2. A relativização desse direito, que é determinado, também, pela situação de hipossuficiência

do autor-paciente, isto é, a jurisprudência deixa implícito que as pessoas que dispõem de recursos

próprios para a aquisição de medicamentos não são, necessariamente, objeto desse direito,

fazendo perceber que, quando se trata de assistência farmacêutica, o direito constitucional só se

aplica se o demandante não tiver recursos para prover o medicamento por contra própria. Isso, no

entanto, não impediu que a totalidade dos pedidos fosse concedida.

3. A dificuldade dos julgadores de lidarem com conceitos técnicos como seleção de medicamentos

(denominada “padronização”, nos textos dos acórdãos estudados), protocolo clínico,

intercambialidade e vigilância sanitária, e a incapacidade ou desinteresse dos réus em explicá-los,

conferindo baixíssimo ou ausente conteúdo técnico às peças processuais.
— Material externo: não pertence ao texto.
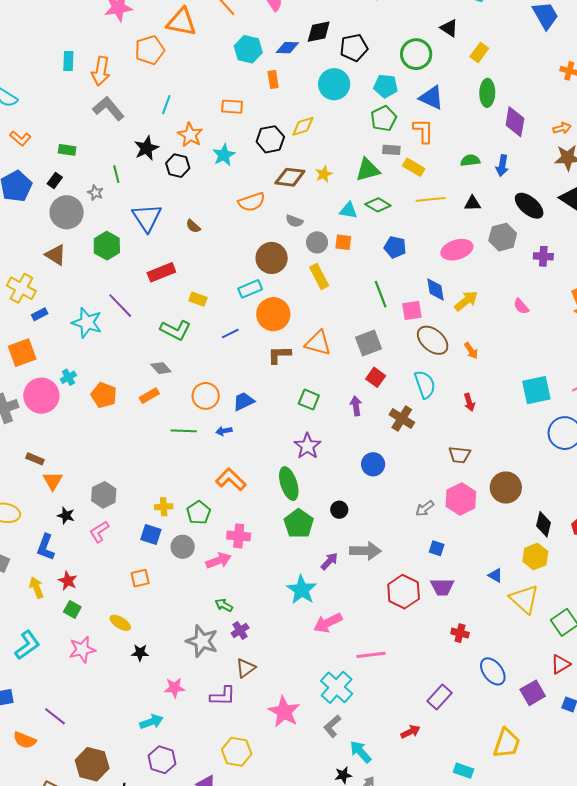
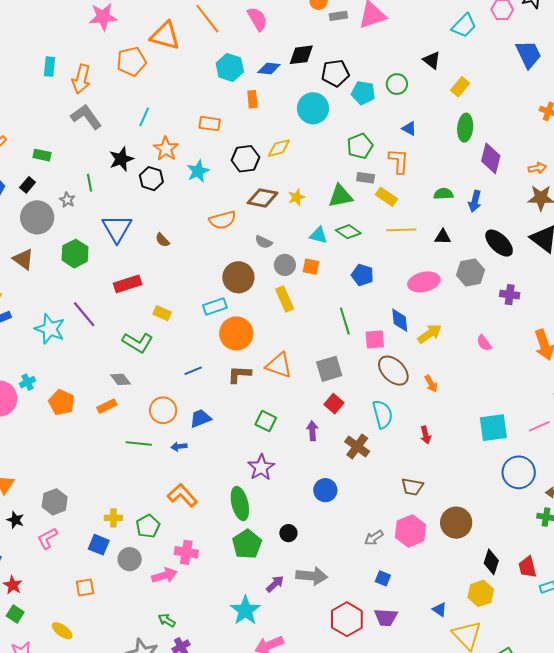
green circle: (416, 54) -> (397, 84), size x0.7
cyan pentagon: (386, 86) -> (363, 93), moved
blue triangle: (431, 98) -> (409, 128), size x0.6
blue line: (230, 333) -> (193, 371), moved

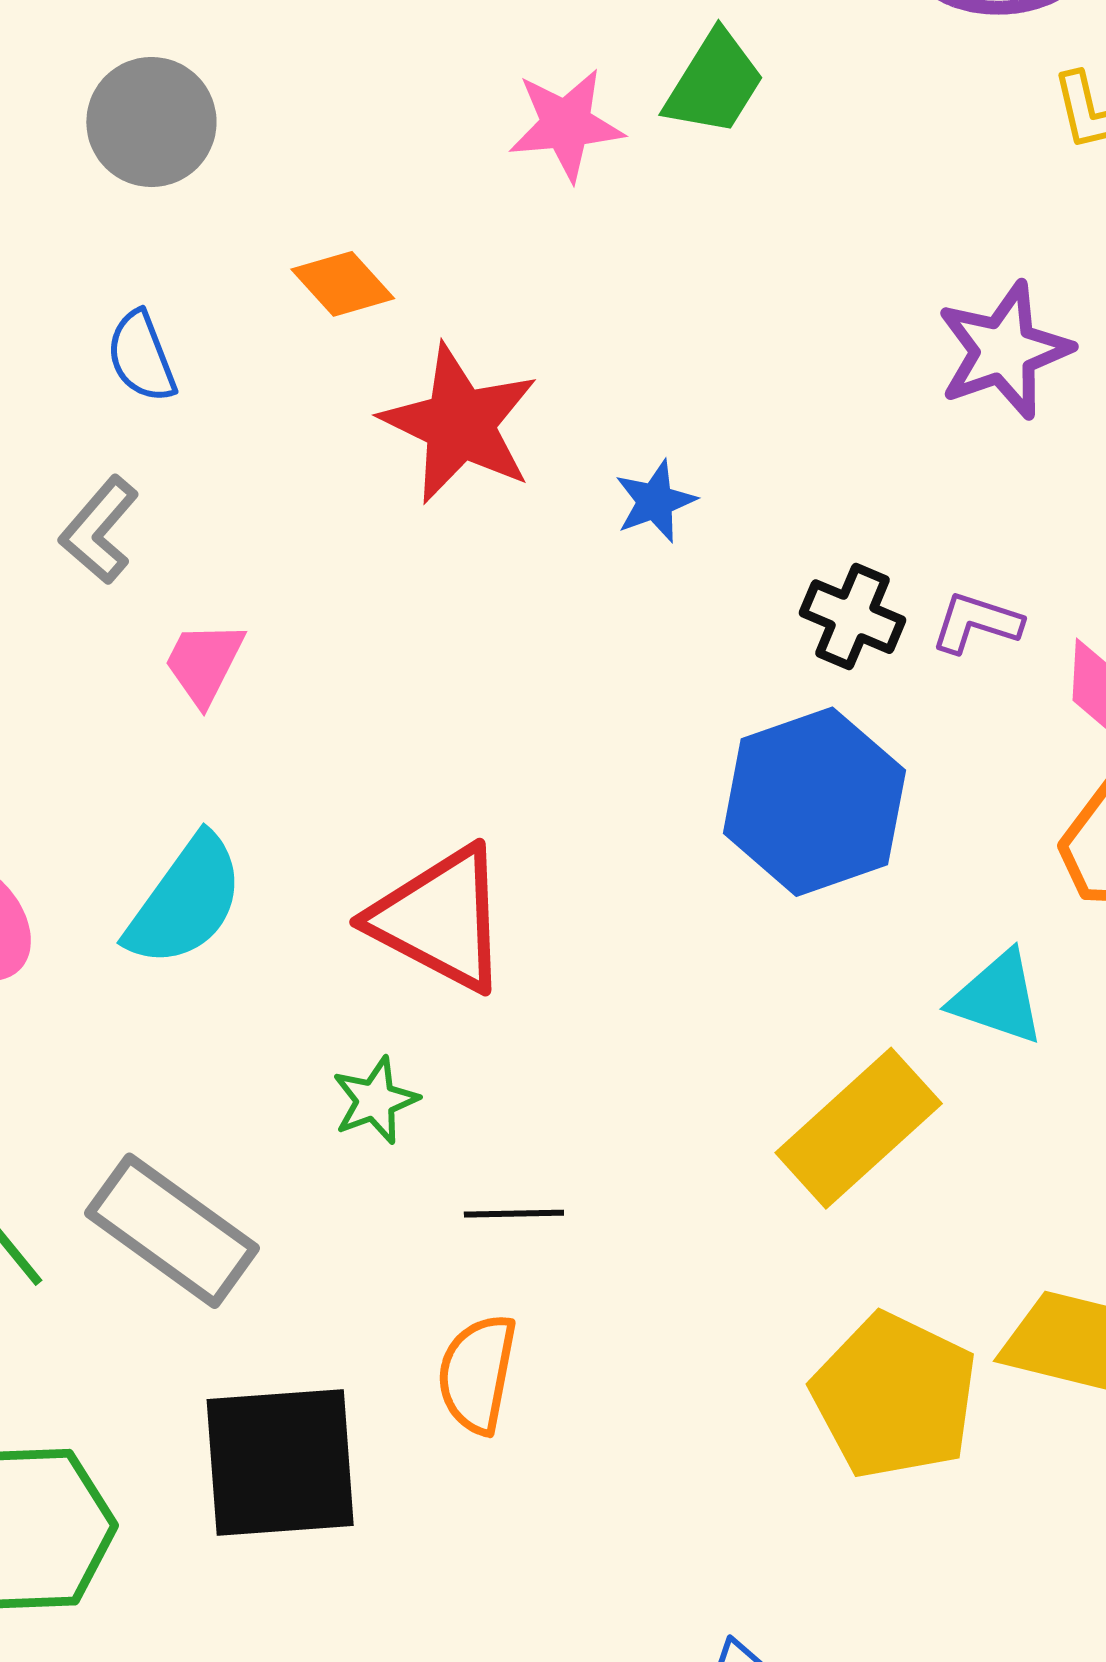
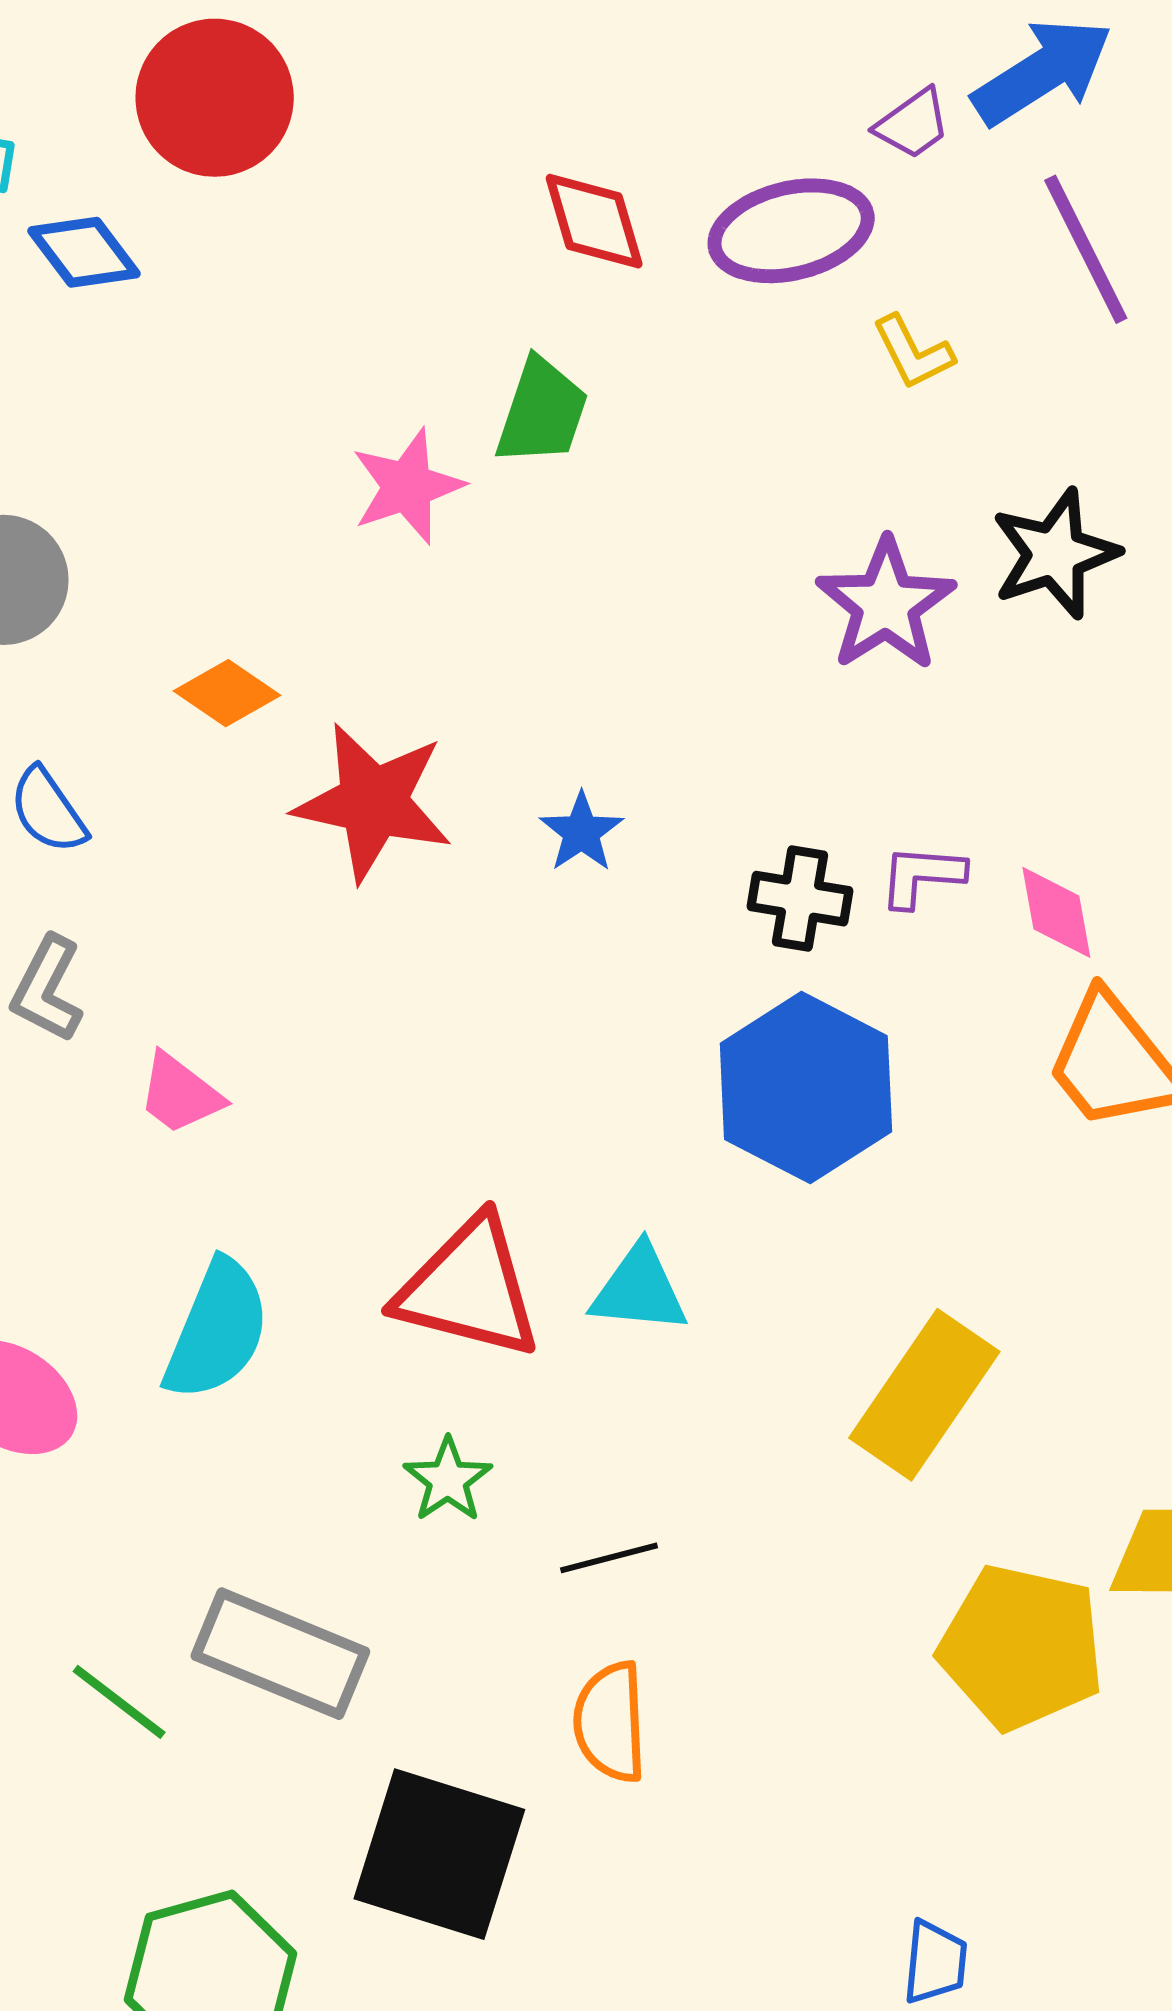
pink trapezoid: (204, 663) -> (180, 1094), turned -66
cyan triangle: (998, 998) -> (639, 1289), moved
black square: (280, 1462) -> (439, 1854), turned 35

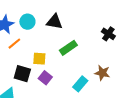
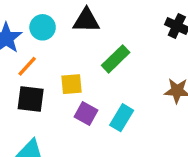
black square: (22, 74) -> (31, 99), moved
cyan rectangle: (80, 84) -> (122, 118), moved

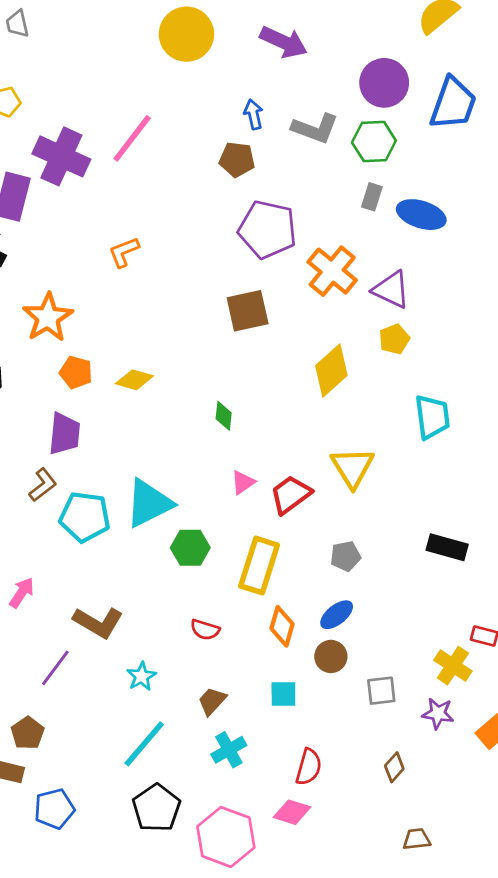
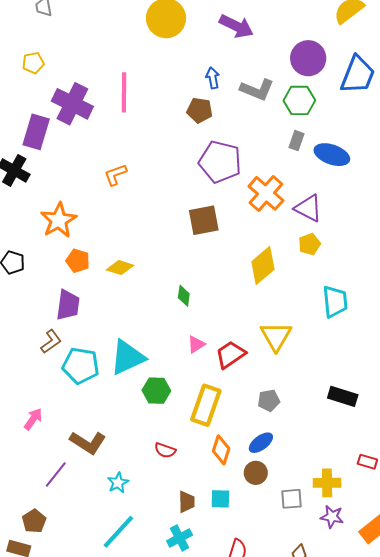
pink line: (132, 138) -> (124, 92), turned -39
yellow cross: (453, 666) -> (327, 483), moved, turned -36
brown trapezoid: (212, 701) -> (187, 502), moved, turned 135

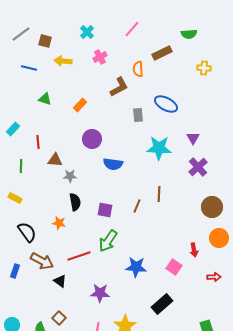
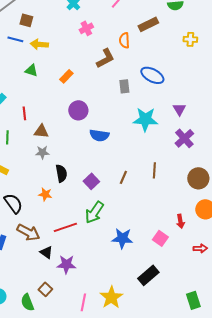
brown square: (45, 41) -> (26, 20), moved
yellow arrow: (63, 61) -> (39, 44), moved
gray star: (70, 176) -> (42, 152), moved
brown line: (159, 194) -> (154, 170), moved
purple square: (105, 210) -> (91, 181), turned 35
purple star: (100, 293) -> (66, 264), moved

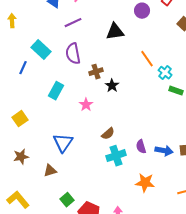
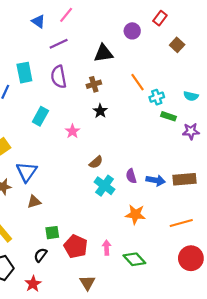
cyan rectangle: (41, 50) -> (24, 73), turned 36
brown cross: (96, 72) -> (94, 84), moved
cyan cross: (165, 73) -> (157, 97), turned 32
blue triangle: (63, 143) -> (27, 172), moved
cyan cross: (116, 156) -> (104, 186), turned -36
green square: (67, 200) -> (52, 233), turned 32

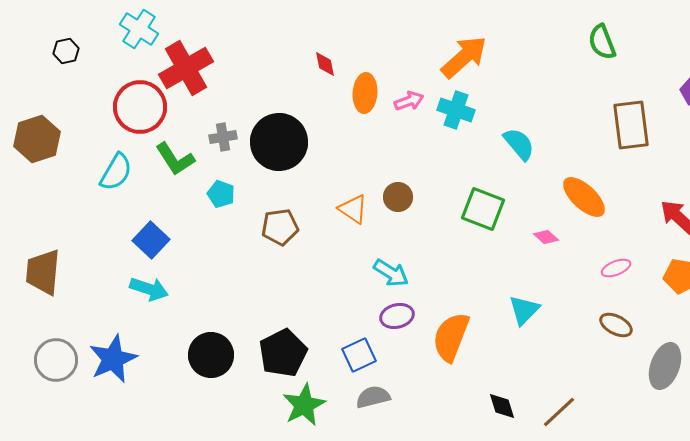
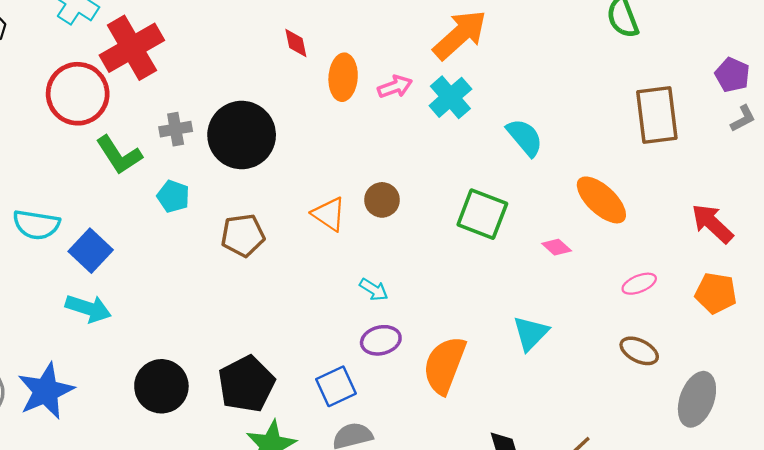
cyan cross: (456, 110) -> (450, 97), turned 30
cyan semicircle: (116, 172) -> (36, 225), moved, turned 69
cyan arrow: (391, 273) -> (374, 290), size x0.7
Como resultado, relações

de medicamentos selecionados, protocolos clínicos e o registro de medicamentos são entendidos

por juízes e desembargadores como entraves burocráticos e mecanismos de resistência

do gestor ao seu dever de agir.

4. O estabelecimento da prevalência da prescrição médica sobre quaisquer outros argumentos,

mesmo quando ilegal (como no caso da prescrição de medicamentos experimentais fora de

protocolos de pesquisa e de medicamentos sem registro no País) ou sem respaldo técnico (sem

comprovação de eficácia ou segurança e indicação terapêutica ou dosagem não-aprovadas pela

vigilância sanitária).

5. A não-consideração ou relativização de disposições legais frente à prevalência de

disposições constitucionais que instituem o direito público subjetivo à saúde – e no seu âmbito

o acesso ao medicamento – como prerrogativa jurídica indisponível. Por se tratar de normas infraconstitucionais,

os dispositivos da Lei nº 9.313, de 1996, (que obriga a distribuição gratuita de

medicamentos a portadores do HIV e doentes de aids) que instituem a seleção (padronização)

dos medicamentos alcançados pela obrigatoriedade, não são considerados pelos julgadores –

que a entendem como mero procedimento burocrático. Da mesma forma e pela mesma razão,

a confrontação a dispositivos legais que proíbem a importação, a prescrição e o uso de medicamentos

não-registrados pelo Sistema Nacional de Vigilância Sanitária é relativizada nas decisões.

Esse fato permite antever que a edição de novas normas legais que busquem delimitar o alcance,

o acesso ou o direito à assistência farmacêutica no âmbito do SUS muito provavelmente

não surtirá o efeito desejado de reduzir o número de ações judiciais contra o sistema de saúde,

mesmo com a institucionalização de processos técnicos similares aos citados. Ainda que uma

nova normativa legal definindo esses limites venha a ser adotada pelo Judiciário, ela poderá, no

máximo, limitar os gastos com medicamentos não-selecionados. Como a maioria das ações pleiteia

medicamentos selecionados, isto é, contemplados nas listagens adotadas pelo SUS e que

deveriam estar disponíveis na rede, uma tal norma poderá limitar o impacto econômico da judicialização,

mas pouco reduzir sua intensidade, a menos que os gestores do SUS adotem políticas

de assistência farmacêutica mais abrangentes.